In the rapidly evolving field of drone technology, precise autonomous control is a cornerstone for mission success in complex environments. Traditional Quadrotor controllers often rely on manual parameter tuning, which is not only labor-intensive but also yields fixed parameters that lack adaptability, leading to suboptimal performance. This study proposes an enhanced Deep Deterministic Policy Gradient (DDPG) strategy to adaptively optimize critical controller parameters. By fusing a novel reward function with a hybrid prioritized experience replay mechanism, the proposed method significantly improves training efficiency, tracking accuracy, and robustness against external disturbances, advancing the capabilities of modern drone technology.
1. Quadrotor Dynamic Model
To develop a robust control system, we first establish a comprehensive dynamic model of the Quadrotor Unmanned Aerial Vehicle (UAV). Assuming structural symmetry and negligible aerodynamic effects at low altitudes, the Newton-Euler formalism yields the following equations of motion for position and attitude:
$$
\begin{aligned}
\ddot{x} &= \frac{U_1}{m}(\cos\phi\sin\theta\cos\psi+\sin\phi\sin\psi)-\frac{k_1}{m}\dot{x}+d_x \\
\ddot{y} &= \frac{U_1}{m}(\cos\phi\sin\theta\sin\psi-\sin\phi\cos\psi)-\frac{k_2}{m}\dot{y}+d_y \\
\ddot{z} &= \frac{U_1}{m}\cos\phi\cos\theta-g-\frac{k_3}{m}\dot{z}+d_z \\
\ddot{\phi} &= \frac{J_{yy}-J_{zz}}{J_{xx}}\dot{\theta}\dot{\psi}-\frac{J_r}{J_{xx}}\dot{\theta}\Omega_e+\frac{l}{J_{xx}}U_2-\frac{k_4}{J_{xx}}\dot{\phi}+d_\phi \\
\ddot{\theta} &= \frac{J_{zz}-J_{xx}}{J_{yy}}\dot{\phi}\dot{\psi}+\frac{J_r}{J_{yy}}\dot{\phi}\Omega_e+\frac{l}{J_{yy}}U_3-\frac{k_5}{J_{yy}}\dot{\theta}+d_\theta \\
\ddot{\psi} &= \frac{J_{xx}-J_{yy}}{J_{zz}}\dot{\phi}\dot{\theta}+\frac{1}{J_{zz}}U_4-\frac{k_6}{J_{zz}}\dot{\psi}+d_\psi
\end{aligned}
$$
where m is the mass, g is gravity, J represents moments of inertia, l is the arm length, U1 to U4 are control inputs (total thrust and torques), and d symbolizes lumped disturbances including model uncertainties and external wind.
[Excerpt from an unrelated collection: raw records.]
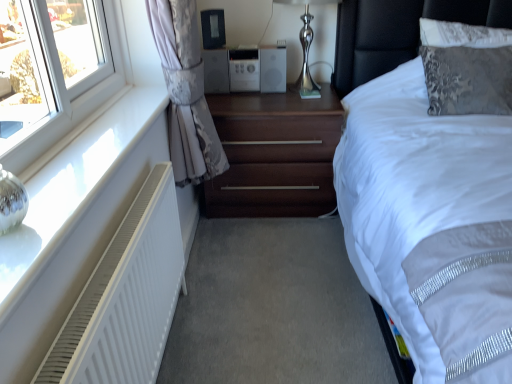 I want to click on vacant space in shiny metallic table lamp at upper center (from a real-world perspective), so click(294, 93). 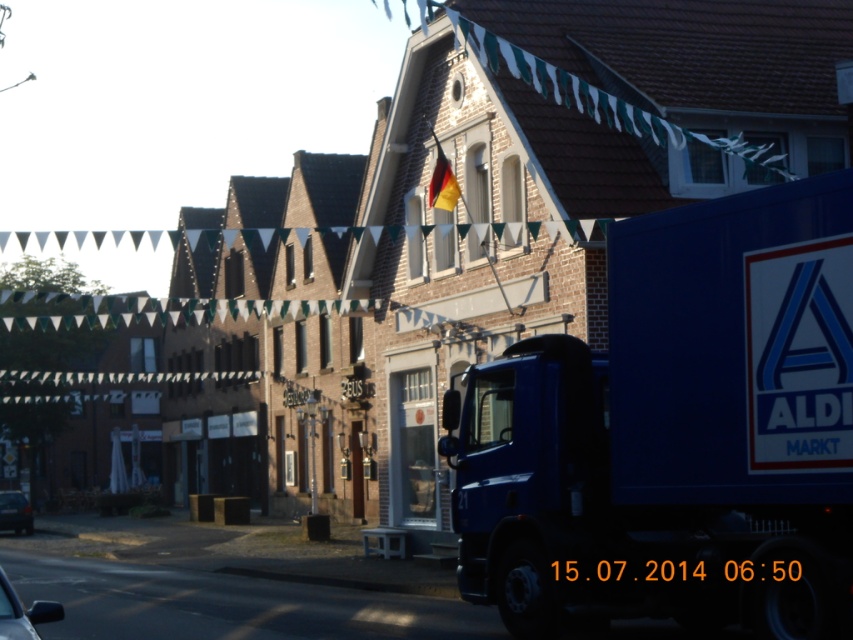 Which is below, blue matte truck at center or german flag at upper center?

blue matte truck at center is lower down.

Is blue matte truck at center further to the viewer compared to german flag at upper center?

No, it is in front of german flag at upper center.

Locate an element on the screen. Image resolution: width=853 pixels, height=640 pixels. blue matte truck at center is located at coordinates (675, 432).

Does blue matte truck at center have a larger size compared to shiny black car at lower left?

No, blue matte truck at center is not bigger than shiny black car at lower left.

Is point (759, 576) farther from camera compared to point (7, 580)?

No, it is not.

At what (x,y) coordinates should I click in order to perform the action: click on blue matte truck at center. Please return your answer as a coordinate pair (x, y). Looking at the image, I should click on (675, 432).

Who is more forward, (763, 497) or (22, 529)?

Positioned in front is point (763, 497).

Is blue matte truck at center wider than metallic silver car at lower left?

Yes, blue matte truck at center is wider than metallic silver car at lower left.

I want to click on blue matte truck at center, so point(675,432). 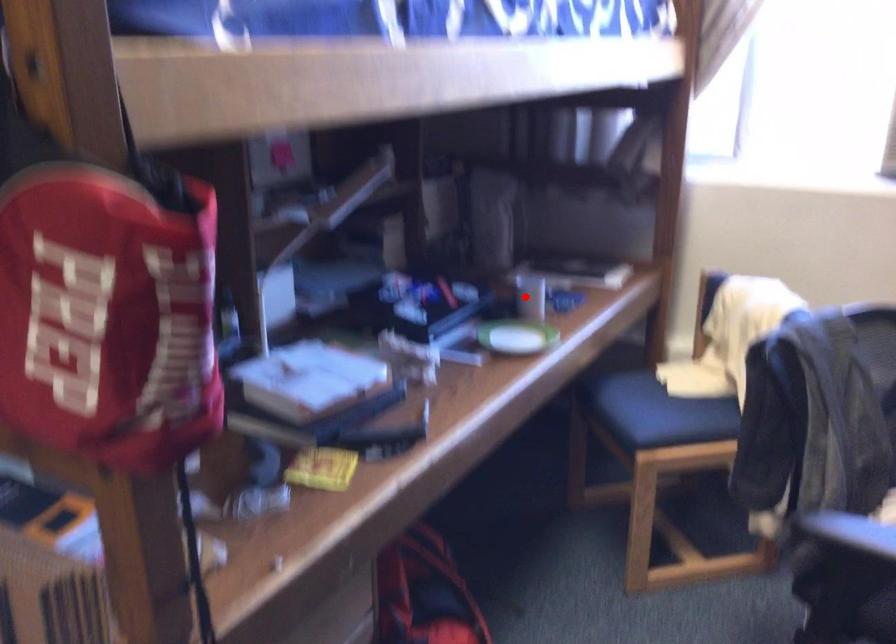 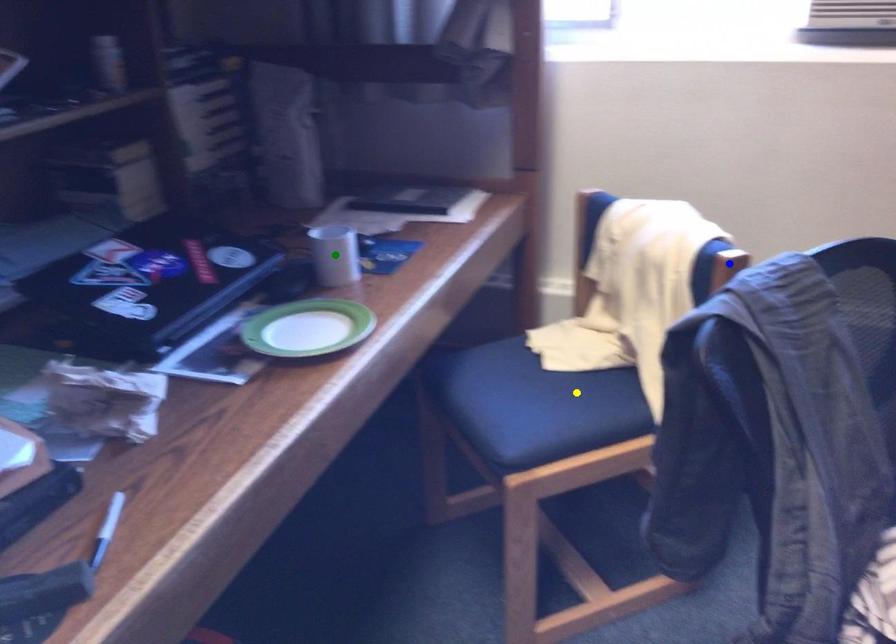 Question: I am providing you with two images of the same scene from different viewpoints. A red point is marked on the first image. You are given multiple points on the second image. Can you choose the point in image 2 that corresponds to the point in image 1?

Choices:
 (A) blue point
 (B) green point
 (C) yellow point

Answer: (B) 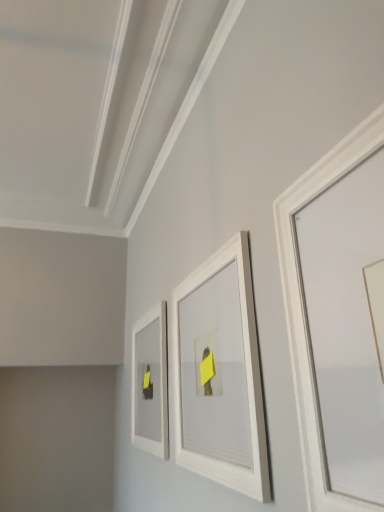 Question: In terms of width, does white matte picture frame at upper right, which appears as the first picture frame when viewed from the front, look wider or thinner when compared to white matte picture frame at center, placed as the 2th picture frame when sorted from right to left?

Choices:
 (A) wide
 (B) thin

Answer: (B)

Question: In the image, is white matte picture frame at upper right, which appears as the first picture frame when viewed from the front, on the left side or the right side of white matte picture frame at center, placed as the 2th picture frame when sorted from right to left?

Choices:
 (A) left
 (B) right

Answer: (B)

Question: Which object is positioned closest to the white matte picture frame at upper right, which appears as the first picture frame when viewed from the front?

Choices:
 (A) white matte picture frame at center-left, acting as the third picture frame starting from the front
 (B) white matte picture frame at center, placed as the 2th picture frame when sorted from right to left

Answer: (B)

Question: Based on their relative distances, which object is farther from the white matte picture frame at center, arranged as the 2th picture frame when viewed from the left?

Choices:
 (A) white matte picture frame at center-left, the 1th picture frame positioned from the back
 (B) white matte picture frame at upper right, which is the third picture frame from left to right

Answer: (A) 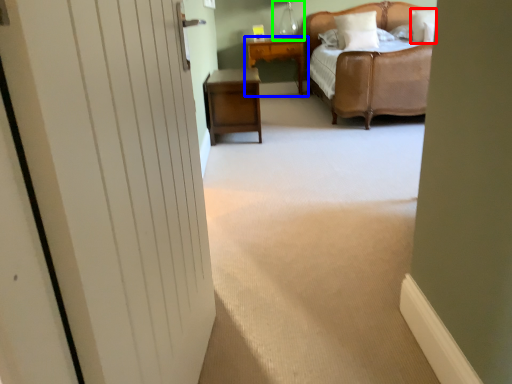 Question: Which object is positioned closest to pillow (highlighted by a red box)? Select from nightstand (highlighted by a blue box) and table lamp (highlighted by a green box).

Choices:
 (A) nightstand
 (B) table lamp

Answer: (A) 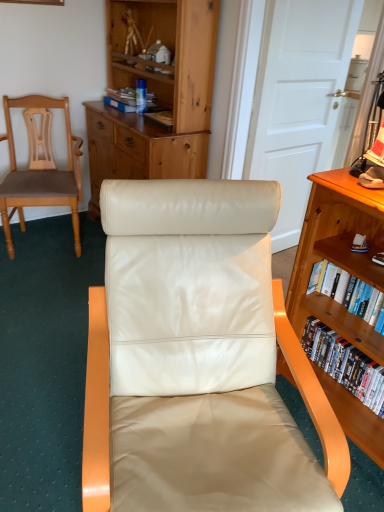 Question: From the image's perspective, is white wood door at upper center above or below matte cardboard book at upper center, the 3th book when ordered from right to left?

Choices:
 (A) below
 (B) above

Answer: (A)

Question: Relative to matte cardboard book at upper center, positioned as the first book in back-to-front order, is white wood door at upper center in front or behind?

Choices:
 (A) front
 (B) behind

Answer: (A)

Question: Which object is the closest to the metallic silver lamp at upper right?

Choices:
 (A) white glossy bookshelf at right, which appears as the 3th book when viewed from the top
 (B) satin white leather chair at center, the 1th chair in the front-to-back sequence
 (C) wooden bookshelf at right
 (D) matte cardboard book at upper center, positioned as the first book in top-to-bottom order
 (E) white wood door at upper center

Answer: (C)

Question: Which is nearer to the matte cardboard book at upper center, positioned as the first book in back-to-front order?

| Parameter | Symbol | Value | Unit |
|---|---|---|---|
| Mass | m | 1.5 | kg |
| Arm length | l | 0.225 | m |
| Roll inertia | Jxx | 0.03213 | kg·m² |
| Pitch inertia | Jyy | 0.03213 | kg·m² |
| Yaw inertia | Jzz | 0.06426 | kg·m² |
| Gravity | g | 9.81 | m/s² |
| Thrust coefficient | CT | 52.38×10−6 | N/(rad·s) |
2. Control System Design
2.1 Attitude Control using Backstepping Sliding Mode
For attitude tracking, a Backstepping Sliding Mode (BSM) controller is designed. Taking the roll channel as an example, the control law is derived as:
$$ U_2 = \frac{J_{xx}}{l}\left[ \dot{x}_{2d} – c_1\dot{e}_1 – \rho_2\text{sat}(s_2) – \varepsilon_2s_2 + \frac{J_{yy}-J_{zz}}{J_{xx}}\dot{\theta}\dot{\psi} + \frac{J_r}{J_{xx}}\dot{\theta}\Omega_e + d_\phi \right] $$
where c1, ρ2, ε2 are positive constants. The saturation function sat(s) replaces the sign function to suppress chattering. Similar structures apply to pitch and yaw channels, with the complete set of tunable gains denoted as:
$$ \mathbf{c} = [c_1, c_2, c_3]^T, \quad \boldsymbol{\rho} = [\rho_1, \rho_2, \rho_3]^T, \quad \boldsymbol{\varepsilon} = [\varepsilon_1, \varepsilon_2, \varepsilon_3]^T $$
2.2 Position Control using PID with Feedforward
The outer position loop adopts a cascaded PID structure augmented with desired acceleration feedforward:
$$ u_x = K_{px}e_x + K_{ix}\int_0^t e_x d\tau + K_{dx}\dot{e}_x + \ddot{x}_d $$
$$ u_y = K_{py}e_y + K_{iy}\int_0^t e_y d\tau + K_{dy}\dot{e}_y + \ddot{y}_d $$
$$ u_z = K_{pz}e_z + K_{iz}\int_0^t e_z d\tau + K_{dz}\dot{e}_z + \ddot{z}_d $$
Here Kp, Ki, Kd are the proportional, integral, and derivative gains for each axis.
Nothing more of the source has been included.